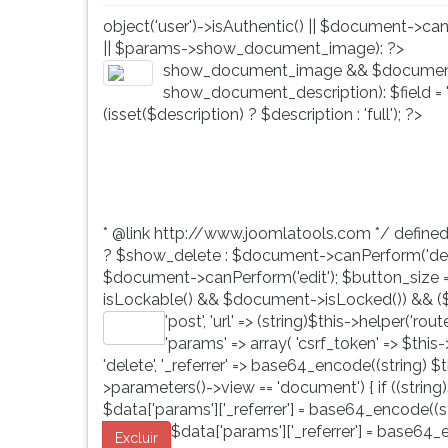
G
object('user')->isAuthentic() || $document->ca
(primeira
|| $params->show_document_image): ?>
tecla
show_document_image && $document
à
show_document_description): $field = 'd
direita
(isset($description) ? $description : 'full'); ?>
do
F).
Para
ir
ao
* @link http://www.joomlatools.com */ define
menu
? $show_delete : $document->canPerform('dele
principal
$document->canPerform('edit'); $button_size = 'b
pressione
isLockable() && $document->isLocked()) && ($
a
'post', 'url' => (string)$this->helper('ro
tecla
Editar
'params' => array( 'csrf_token' => $this
J
'delete', '_referrer' => base64_encode((string) $th
e
>parameters()->view == 'document') { if ((string)
depois
$data['params']['_referrer'] = base64_encode((str
F.
$data['params']['_referrer'] = base64_e
Pressione
Excluir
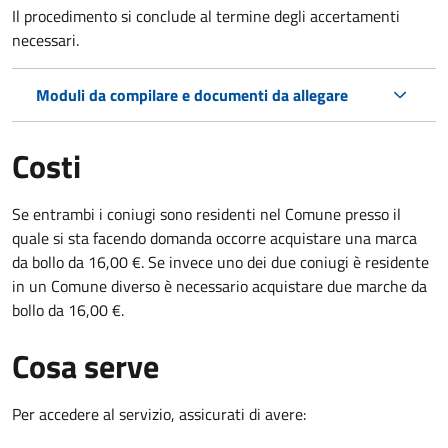
Il procedimento si conclude al termine degli accertamenti
necessari.
Moduli da compilare e documenti da allegare
Costi
Se entrambi i coniugi sono residenti nel Comune presso il
quale si sta facendo domanda occorre acquistare una marca
da bollo da 16,00 €. Se invece uno dei due coniugi è residente
in un Comune diverso è necessario acquistare due marche da
bollo da 16,00 €.
Cosa serve
Per accedere al servizio, assicurati di avere:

Work to be completed:
Copy everything above from the line holding "show_document_description): $field = 'd" down to the line holding "da bollo da", both ends included, exactly as it stands and without the pictures.

Written solution:
show_document_description): $field = 'd
direita
(isset($description) ? $description : 'full'); ?>
do
F).
Para
ir
ao
* @link http://www.joomlatools.com */ define
menu
? $show_delete : $document->canPerform('dele
principal
$document->canPerform('edit'); $button_size = 'b
pressione
isLockable() && $document->isLocked()) && ($
a
'post', 'url' => (string)$this->helper('ro
tecla
Editar
'params' => array( 'csrf_token' => $this
J
'delete', '_referrer' => base64_encode((string) $th
e
>parameters()->view == 'document') { if ((string)
depois
$data['params']['_referrer'] = base64_encode((str
F.
$data['params']['_referrer'] = base64_e
Pressione
Excluir
Il procedimento si conclude al termine degli accertamenti
necessari.
Moduli da compilare e documenti da allegare
Costi
Se entrambi i coniugi sono residenti nel Comune presso il
quale si sta facendo domanda occorre acquistare una marca
da bollo da 16,00 €. Se invece uno dei due coniugi è residente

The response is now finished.